#### ASSIGNED TASK
Begin the copy at the line containing "usługom asystenckim, uczestnicy" in the data below and end it at the line containing "Las gafas Vue Dvide", keeping each line exact and leaving out pictures.

[Collected data entries]
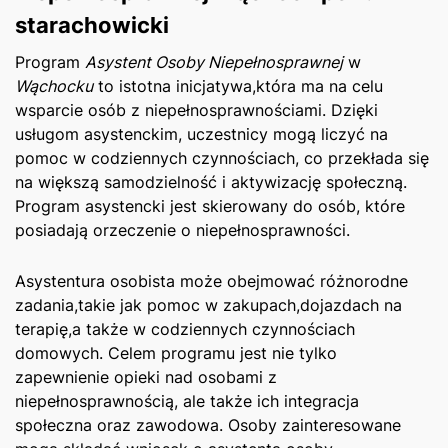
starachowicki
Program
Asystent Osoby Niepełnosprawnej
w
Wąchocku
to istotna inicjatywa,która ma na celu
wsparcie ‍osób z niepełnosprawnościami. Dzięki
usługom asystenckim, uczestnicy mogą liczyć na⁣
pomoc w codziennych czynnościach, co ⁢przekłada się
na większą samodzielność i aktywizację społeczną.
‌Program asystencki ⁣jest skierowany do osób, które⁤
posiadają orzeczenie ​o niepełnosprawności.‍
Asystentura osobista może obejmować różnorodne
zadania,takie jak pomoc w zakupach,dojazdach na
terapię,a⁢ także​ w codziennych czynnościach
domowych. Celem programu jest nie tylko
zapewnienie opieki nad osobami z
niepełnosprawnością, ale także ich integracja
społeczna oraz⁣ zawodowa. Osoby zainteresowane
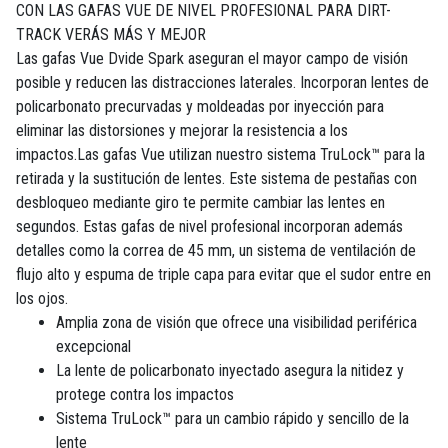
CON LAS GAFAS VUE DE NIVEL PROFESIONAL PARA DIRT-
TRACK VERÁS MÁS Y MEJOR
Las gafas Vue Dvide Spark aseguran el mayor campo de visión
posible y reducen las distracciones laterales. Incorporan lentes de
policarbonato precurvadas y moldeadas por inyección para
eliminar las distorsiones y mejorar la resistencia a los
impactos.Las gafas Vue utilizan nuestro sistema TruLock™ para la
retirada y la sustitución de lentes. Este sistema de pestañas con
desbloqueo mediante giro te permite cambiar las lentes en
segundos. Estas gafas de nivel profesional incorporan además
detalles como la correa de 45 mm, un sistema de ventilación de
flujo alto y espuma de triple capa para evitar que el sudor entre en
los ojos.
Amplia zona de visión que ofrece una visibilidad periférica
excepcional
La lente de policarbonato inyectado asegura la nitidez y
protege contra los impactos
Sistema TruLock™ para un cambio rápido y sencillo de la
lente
--
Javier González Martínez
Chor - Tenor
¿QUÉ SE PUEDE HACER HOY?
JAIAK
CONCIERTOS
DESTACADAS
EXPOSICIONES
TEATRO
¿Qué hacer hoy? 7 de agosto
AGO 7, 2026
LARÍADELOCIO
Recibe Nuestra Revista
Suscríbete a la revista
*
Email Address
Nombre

#### OUTPUT FOR THIS EXERCISE
usługom asystenckim, uczestnicy mogą liczyć na⁣
pomoc w codziennych czynnościach, co ⁢przekłada się
na większą samodzielność i aktywizację społeczną.
‌Program asystencki ⁣jest skierowany do osób, które⁤
posiadają orzeczenie ​o niepełnosprawności.‍
Asystentura osobista może obejmować różnorodne
zadania,takie jak pomoc w zakupach,dojazdach na
terapię,a⁢ także​ w codziennych czynnościach
domowych. Celem programu jest nie tylko
zapewnienie opieki nad osobami z
niepełnosprawnością, ale także ich integracja
społeczna oraz⁣ zawodowa. Osoby zainteresowane
CON LAS GAFAS VUE DE NIVEL PROFESIONAL PARA DIRT-
TRACK VERÁS MÁS Y MEJOR
Las gafas Vue Dvide Spark aseguran el mayor campo de visión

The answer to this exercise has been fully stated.